The Rev. Rob Dewey, senior chaplain with the Coastal Crisis Chaplaincy, said he and other volunteers helped console Kindya's roommates at an off-campus home in Charleston. Her friends were distraught and frustrated that they were unable to prevent what happened, he said.
Several people who knew Kindya contacted the newspaper or left comments on its Web site, Charleston.net. They described her as intelligent and vivacious, a young woman who always seemedupbeat.
A former employer at a local hospitality company described Kindya as "spritely" and a "joy to work with."
"I was absolutely shocked when I heard about this," wrote Beth Murray, who used to baby-sit Kindya in New Jersey. "Alex was funny, smart and beautiful."
Kindya, known as Alex, reportedly went for a jog Sunday afternoon and didn't return home.
Witnesses saw Kindya climb over the bridge railing and plunge more than 100 feet into the Cooper River, where she drowned.
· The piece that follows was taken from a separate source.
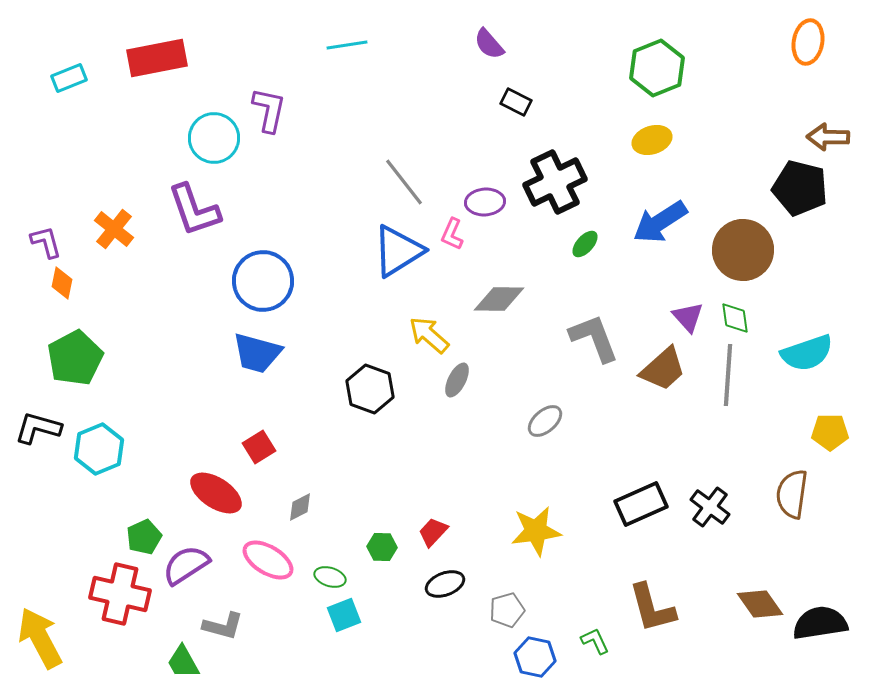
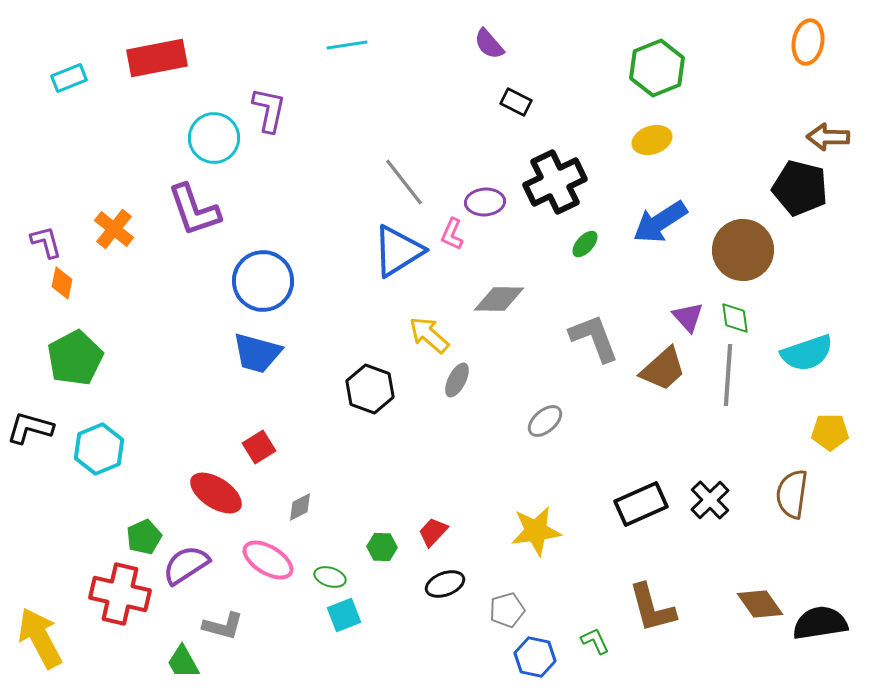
black L-shape at (38, 428): moved 8 px left
black cross at (710, 507): moved 7 px up; rotated 9 degrees clockwise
She was wearing a T-shirt, shorts and sneakers and carried no identification.
Charlotte Anderson, director of Trident United Way's 2-1-1 Hotline, said there is always a danger that such a public suicide might encourage others who are considering taking their own lives. Authorities want to stress that there are alternatives and people willing to help, she said.
Those contemplating suicide or concerned for someone else's well-being are encouraged to call the National Suicide Prevention Lifeline at 1-800-273-TALK for information or support, Anderson said.